Before being introduced to The Feldenkrais Method® in 1975, I had spent about twenty-five years getting ready for it. I started with dancing— tap, jazz, ballet, whatever. I danced through my entire childhood, compelled by the sheer pleasure I experienced through movement. I didn’t think much about the importance of movement for health or well-being when I was young; I just knew that it made me feel good and gave me a sense of confidence.

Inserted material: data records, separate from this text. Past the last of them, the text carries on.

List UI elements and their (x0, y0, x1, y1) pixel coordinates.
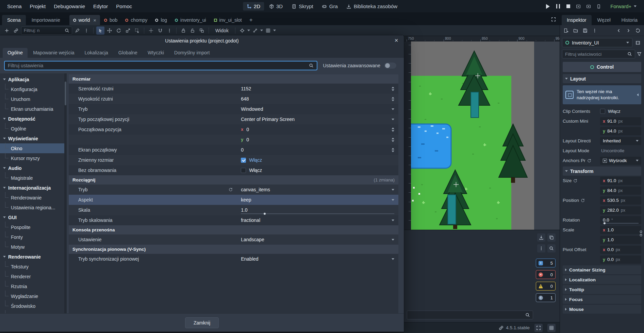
tree-category-aplikacja[interactable]: Aplikacja (0, 74, 67, 84)
link-button[interactable] (12, 27, 20, 35)
tree-item-konfiguracja[interactable]: Konfiguracja (0, 84, 67, 94)
tree-scrollbar[interactable] (64, 73, 67, 313)
tree-item-fonty[interactable]: Fonty (0, 232, 67, 242)
log-filter-input[interactable] (410, 313, 525, 318)
setting-row-bez-obramowania[interactable]: Bez obramowaniaWłącz (69, 165, 398, 175)
unlock-button[interactable] (188, 27, 197, 35)
scene-tab-log[interactable]: log (151, 15, 171, 25)
setting-row-tryb[interactable]: TrybWindowed (69, 104, 398, 114)
save-button[interactable] (581, 27, 589, 35)
tree-item-rzutnia[interactable]: Rzutnia (0, 281, 67, 291)
list-select-button[interactable] (133, 27, 141, 35)
tree-item-rodowisko[interactable]: Środowisko (0, 301, 67, 311)
scene-tab-world[interactable]: world× (69, 15, 100, 25)
checkbox[interactable] (241, 168, 246, 173)
dropdown-control[interactable] (392, 220, 394, 221)
view-menu-button[interactable]: Widok (212, 27, 232, 34)
property-value[interactable]: y84.0px (600, 187, 641, 195)
stop-button[interactable] (564, 2, 572, 11)
dropdown-control[interactable] (392, 108, 394, 110)
snap-button[interactable] (156, 27, 164, 35)
pause-button[interactable] (554, 2, 562, 11)
new-resource-button[interactable] (562, 27, 570, 35)
property-value[interactable]: y84.0px (600, 127, 641, 135)
inspector-section-layout[interactable]: Layout (563, 74, 641, 83)
property-value[interactable]: y1.0 (600, 236, 641, 244)
tree-category-wy-wietlanie[interactable]: Wyświetlanie (0, 134, 67, 143)
spin-control[interactable] (392, 87, 394, 91)
inspector-section-localization[interactable]: Localization (563, 275, 641, 284)
menu-scena[interactable]: Scena (3, 2, 26, 11)
dropdown-control[interactable] (392, 119, 394, 120)
property-value[interactable]: y282.0px (600, 206, 641, 214)
tree-item-okno[interactable]: Okno (0, 143, 67, 153)
scene-canvas[interactable] (411, 41, 560, 230)
badge-warnings[interactable]: !0 (536, 282, 556, 291)
2d-viewport[interactable]: 750800850900950 (404, 36, 560, 230)
tree-item-uruchom[interactable]: Uruchom (0, 94, 67, 104)
dock-tab-inspektor[interactable]: Inspektor (562, 15, 592, 25)
filter-options-icon[interactable] (637, 50, 642, 58)
slider-track[interactable] (603, 223, 639, 224)
scene-tab-inv-ui-slot[interactable]: inv_ui_slot (210, 15, 246, 25)
history-button[interactable] (634, 27, 642, 35)
property-value[interactable]: Wyśrodk (600, 157, 641, 165)
setting-row-tryb-skalowania[interactable]: Tryb skalowaniafractional (69, 215, 398, 225)
spin-control[interactable] (392, 148, 394, 152)
spinbox-arrows-icon[interactable] (392, 148, 394, 152)
spinbox-arrows-icon[interactable] (392, 138, 394, 142)
checkbox[interactable] (241, 158, 246, 163)
play-scene-button[interactable] (574, 2, 582, 11)
move-button[interactable] (105, 27, 114, 35)
dropdown-control[interactable] (392, 189, 394, 191)
revert-icon[interactable] (573, 179, 577, 183)
renderer-select[interactable]: Forward+ (608, 3, 639, 10)
select-button[interactable] (96, 27, 104, 35)
tree-item-tekstury[interactable]: Tekstury (0, 262, 67, 271)
tree-item-renderer[interactable]: Renderer (0, 271, 67, 281)
menu-debugowanie[interactable]: Debugowanie (50, 2, 89, 11)
tree-category-gui[interactable]: GUI (0, 212, 67, 222)
setting-row-skala[interactable]: Skala1.0 (69, 205, 398, 215)
setting-row-zmienny-rozmiar[interactable]: Zmienny rozmiarWłącz (69, 155, 398, 165)
dock-tab-w-ze[interactable]: Węzeł (592, 15, 616, 25)
remote-debug-button[interactable] (595, 2, 603, 11)
dropdown-control[interactable] (392, 199, 394, 201)
property-value[interactable]: x0.0px (600, 246, 641, 254)
scene-tab-chompy[interactable]: chompy (121, 15, 151, 25)
settings-tab-domy-lny-import[interactable]: Domyślny import (169, 48, 214, 58)
dock-tab-historia[interactable]: Historia (616, 15, 643, 25)
brush-button[interactable] (73, 27, 81, 35)
settings-search-input[interactable] (8, 63, 307, 68)
property-value[interactable]: x91.0px (600, 117, 641, 125)
spinbox-arrows-icon[interactable] (392, 97, 394, 101)
kebab-button[interactable] (82, 27, 90, 35)
collapse-log-icon[interactable] (537, 244, 545, 252)
toggle-bottom-panel-icon[interactable] (534, 324, 543, 332)
settings-tab-wtyczki[interactable]: Wtyczki (143, 48, 169, 58)
close-dialog-icon[interactable]: × (392, 37, 400, 44)
back-button[interactable] (615, 27, 623, 35)
download-log-icon[interactable] (537, 233, 545, 242)
group-button[interactable] (198, 27, 206, 35)
dropdown-control[interactable] (392, 258, 394, 260)
revert-icon[interactable] (587, 159, 591, 163)
property-value[interactable]: Włącz (600, 109, 641, 114)
setting-row-ustawienie[interactable]: UstawienieLandscape (69, 234, 398, 245)
spin-control[interactable] (392, 97, 394, 101)
tree-category-audio[interactable]: Audio (0, 163, 67, 173)
tree-category-renderowanie[interactable]: Renderowanie (0, 252, 67, 262)
dialog-titlebar[interactable]: Ustawienia projektu (project.godot) × (0, 35, 404, 46)
mode-biblioteka-zasob-w[interactable]: Biblioteka zasobów (343, 2, 401, 11)
revert-icon[interactable] (229, 188, 237, 192)
scene-tab-inventory-ui[interactable]: inventory_ui (171, 15, 210, 25)
tree-item-og-lne[interactable]: Ogólne (0, 124, 67, 134)
dropdown-control[interactable] (392, 239, 394, 241)
property-value[interactable]: x91.0px (600, 177, 641, 185)
kebab-button[interactable] (591, 27, 599, 35)
play-button[interactable] (544, 2, 552, 11)
search-log-icon[interactable] (547, 244, 556, 252)
settings-tab-og-lne[interactable]: Ogólne (3, 48, 28, 58)
grid-button[interactable] (264, 27, 272, 35)
spinbox-arrows-icon[interactable] (392, 127, 394, 132)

In college I became interested in science, but continued to dance off and on. I yearned to find a way to combine the two, somehow. Then I took this workshop consisting of simple but unusual movement sequences that seemed so trivial—yet after each class I felt great! I still remember one of the classes, just turning our heads around to look behind us and then back to the front, repeating it several times. We then turned our heads while moving our eyes in the opposite direction, still very gently, repeating each movement. After a series of these strange variations, we were asked to repeat the original movement: I was shocked to discover that my range of movement had doubled with almost no effort, just by paying attention to my movement in new ways. This was my introduction to The Feldenkrais Method®.
After completing my degree in Zoology, I continued dancing, while looking for ways to integrate my two passions—scientific inquiry, and movement. When I heard about a training program with Moshe Feldenkrais, I knew that I had to do it. The four-year program began in Amherst, Massachusetts, in the summer of 1980, and culminated in Tel Aviv, Israel, where Moshe Feldenkrais lived. I graduated in 1983.
In my work with people, my favorite part is witnessing the often profound changes that take place in people as they begin to learn new ways of moving, thinking and being. And what shocks so many people is how gentle and effortless it really can be to effect huge changes in their flexibility, comfort, and performance. For some people, pain has become an unquestioned part of life, whether from an accident, a chronic illness or just a lifetime of wear and tear. It’s amazing to see how these people can often eliminate their pain and discomfort just by paying attention to what their doing in new ways, and gently giving their system a chance to recalibrate.
The most challenging part of my work is actually figuring out how to speak about the work to people who haven’t experienced it. It can so easily sound esoteric or strange, and the name “Feldenkrais” doesn’t help much! (“Feldenkrais–what’s that, some sort of cult, or a new health food product?”) And now, in 2016 it was one of the final spelling bee words, maybe it will soon be a household word. To see the 2016 Scripps Spelling be click here, it begins around 8 minutes and 20 seconds: https://www.youtube.com/watch?v=vNDhp1u9eu4&feature=youtu.be.
Another challenge has more to do with our cultural mindset with respect to our bodies and learning. We tend to think of our bodies as clusters of isolated parts, which conventional medicine often reinforces. So when we’re feeling that something is wrong or doesn’t feel good, we assume that the “problem” lies with that “part.” If our knee is hurting, we tend to focus on what’s wrong with the knee, instead of realizing that our knee problem may have more to do with how we use our pelvis in walking, or how our feet may be perpetually gripping the floor, for example. When we make changes to the way we hold ourselves, the way we stand, sit, walk, move, we are also then changing the way our muscles and bones align. The result is often much more fluid and functional movement, greater ease, and better performance. Feldenkrais is even prescribed by many cardiology centers as an effective means of reducing stress and lowering blood pressure.
I love this work and how it has helped me to continue to do the things that I love!